There is no default value.

opts.sampleSize

integer

Optional

The number of documents to sample when calculating the metrics about the characteristics of the shard key. If you set sampleSize, you cannot set sampleRate.

If not specified and sampleRate is not specified, the sample size defaults to sample size set by analyzeShardKeyCharacteristicsDefaultSampleSize.

For behavior, see analyzeShardKey Behavior.

For details, see analyzeShardKey Access Control.

For sample output, see analyzeShardKey Output.

Consider a simplified version of a social media app. The collection we are trying to shard is the post collection.

Documents in the post collection have the following schema:

{
userId: <uuid>,
firstName: <string>,
lastName: <string>,
body: <string>, // the field that can be modified.
date: <date>, // the field that can be modified.
}
  • The app has 1500 users.

  • There are 30 last names and 45 first names, some more common than others.

  • There are three celebrity users.

  • Each user follows exactly five other users and has a very high probability of following at least one celebrity user.

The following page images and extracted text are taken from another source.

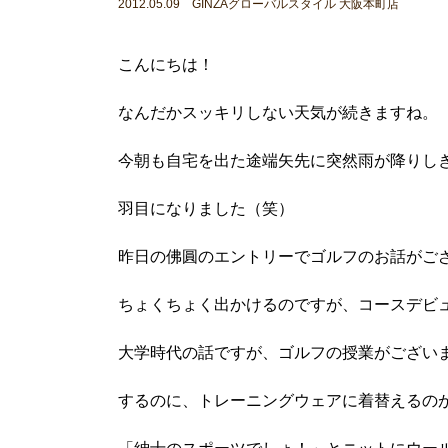
2012.05.09 GINZAグローバルスタイル 大阪本町店
こんにちは！
なんだかスッキリしない天気が続きますね。
今朝も自宅を出た途端矢先に突然雨が降りし
羽目になりました（笑）
昨日の佛圓のエントリーでゴルフのお話がご
ちょくちょく出かけるのですが、コースデビ
大学時代の話ですが、ゴルフの授業がござい
するのに、トレーニングウェアに着替えるの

  • Each user posts about two posts a day at random times. They edit each post once, right after it is posted.

  • Each user logs in every six hours to read their own profile and posts by the users they follow from the past 24 hours. They also reply under a random post from the past three hours.

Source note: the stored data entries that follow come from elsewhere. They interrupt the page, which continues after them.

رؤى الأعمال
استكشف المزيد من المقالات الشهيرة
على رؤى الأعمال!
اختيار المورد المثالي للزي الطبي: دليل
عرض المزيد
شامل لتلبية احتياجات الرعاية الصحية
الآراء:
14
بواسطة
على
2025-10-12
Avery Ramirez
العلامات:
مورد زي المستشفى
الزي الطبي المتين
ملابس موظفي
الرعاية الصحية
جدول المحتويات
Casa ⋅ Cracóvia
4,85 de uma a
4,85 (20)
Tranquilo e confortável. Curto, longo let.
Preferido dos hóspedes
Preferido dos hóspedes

  • For every user, the app removes posts that are more than three days old at midnight.

This workload has the following query patterns:

  • find command with filter { userId: , firstName: , lastName: }

  • find command with filter { $or: [{ userId: , firstName: , lastName:, date: { $gte: }, ] }

  • findAndModify command with filter { userId: , firstName: , lastName: , date: } to update the body and date field.

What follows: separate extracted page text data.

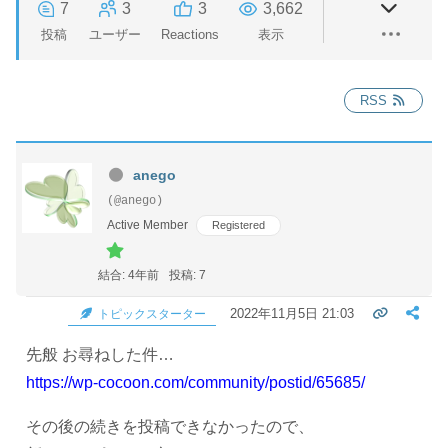
7
3
3
3,662
投稿
ユーザー
Reactions
表示
RSS
anego
(@anego)
Active Member
Registered
結合: 4年前
投稿: 7
2022年11月5日 21:03
トピックスターター
先般 お尋ねした件…
https://wp-cocoon.com/community/postid/65685/
その後の続きを投稿できなかったので、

  • update command with multi: false and filter { userId: , firstName: , lastName: , date: { $gte: , $lt: } } to update the body and date field.

  • delete command with multi: true and filter { userId: , firstName: , lastName: , date: { $lt: } }

Below are example metrics returned by db.collection.analyzeShardKey for some candidate shard keys, with sampled queries collected from seven days of workload.

Note

Before you run the db.collection.analyzeShardKey method, read the Supporting Indexes section. If you require supporting indexes for the shard key you are analyzing, use the db.collection.createIndex() method to create the indexes.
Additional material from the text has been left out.